WORK TASK: Below are several records. Retype exactly those lines running from the one with "Himalayan economy, hydropower" through the one with "d is restricted to NNA members a", end lines included, and no others.
====== DATA PROVIDED ======
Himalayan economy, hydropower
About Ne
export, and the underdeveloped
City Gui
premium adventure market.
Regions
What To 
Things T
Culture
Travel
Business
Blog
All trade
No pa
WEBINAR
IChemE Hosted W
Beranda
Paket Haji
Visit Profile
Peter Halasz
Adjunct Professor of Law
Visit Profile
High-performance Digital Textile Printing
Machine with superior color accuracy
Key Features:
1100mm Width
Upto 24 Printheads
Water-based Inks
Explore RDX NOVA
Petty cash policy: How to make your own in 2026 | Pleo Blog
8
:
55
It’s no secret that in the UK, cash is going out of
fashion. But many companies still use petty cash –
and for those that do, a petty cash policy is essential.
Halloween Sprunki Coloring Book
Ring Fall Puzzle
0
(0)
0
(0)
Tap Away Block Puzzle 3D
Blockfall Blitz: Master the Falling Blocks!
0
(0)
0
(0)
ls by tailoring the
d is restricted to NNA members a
======
====== DATA PROVIDED ======
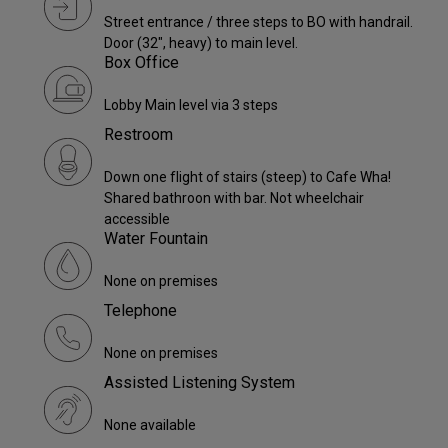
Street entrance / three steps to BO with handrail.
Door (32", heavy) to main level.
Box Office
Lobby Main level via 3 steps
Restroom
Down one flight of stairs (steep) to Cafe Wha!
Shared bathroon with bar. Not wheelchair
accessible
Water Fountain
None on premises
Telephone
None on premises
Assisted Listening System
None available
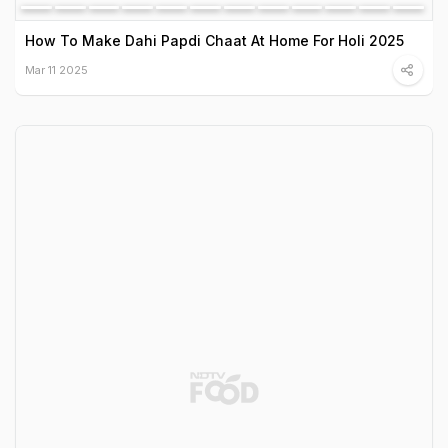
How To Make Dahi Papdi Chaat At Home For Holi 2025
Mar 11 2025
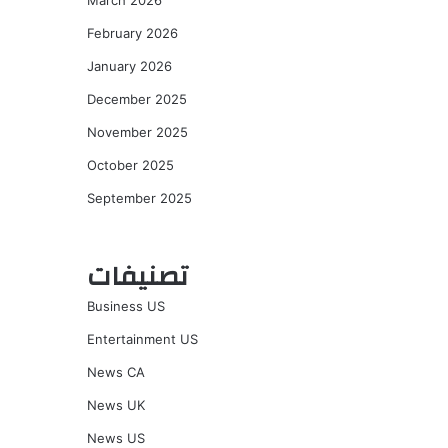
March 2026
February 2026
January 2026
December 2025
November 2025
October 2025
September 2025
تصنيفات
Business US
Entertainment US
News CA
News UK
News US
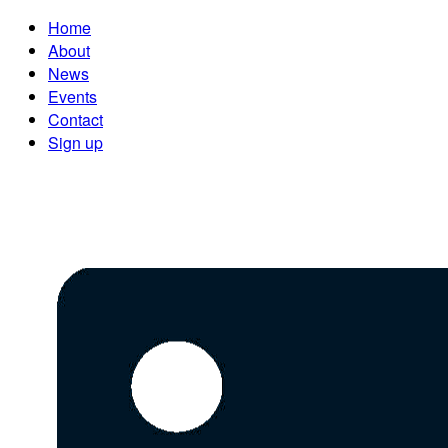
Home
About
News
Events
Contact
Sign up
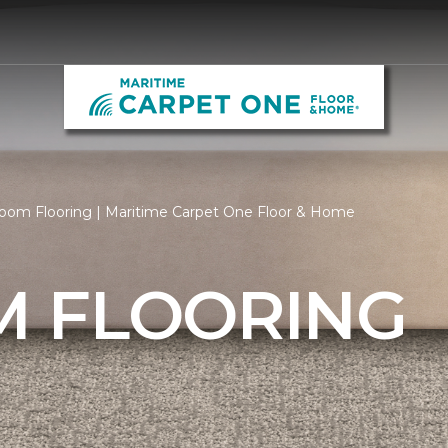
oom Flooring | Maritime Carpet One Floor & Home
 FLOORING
======
EXERCISE SOLUTION:
Himalayan economy, hydropower
About Ne
export, and the underdeveloped
City Gui
premium adventure market.
Regions
What To 
Things T
Culture
Travel
Business
Blog
All trade
No pa
WEBINAR
IChemE Hosted W
Beranda
Paket Haji
Visit Profile
Peter Halasz
Adjunct Professor of Law
Visit Profile
High-performance Digital Textile Printing
Machine with superior color accuracy
Key Features:
1100mm Width
Upto 24 Printheads
Water-based Inks
Explore RDX NOVA
Petty cash policy: How to make your own in 2026 | Pleo Blog
8
:
55
It’s no secret that in the UK, cash is going out of
fashion. But many companies still use petty cash –
and for those that do, a petty cash policy is essential.
Halloween Sprunki Coloring Book
Ring Fall Puzzle
0
(0)
0
(0)
Tap Away Block Puzzle 3D
Blockfall Blitz: Master the Falling Blocks!
0
(0)
0
(0)
ls by tailoring the
d is restricted to NNA members a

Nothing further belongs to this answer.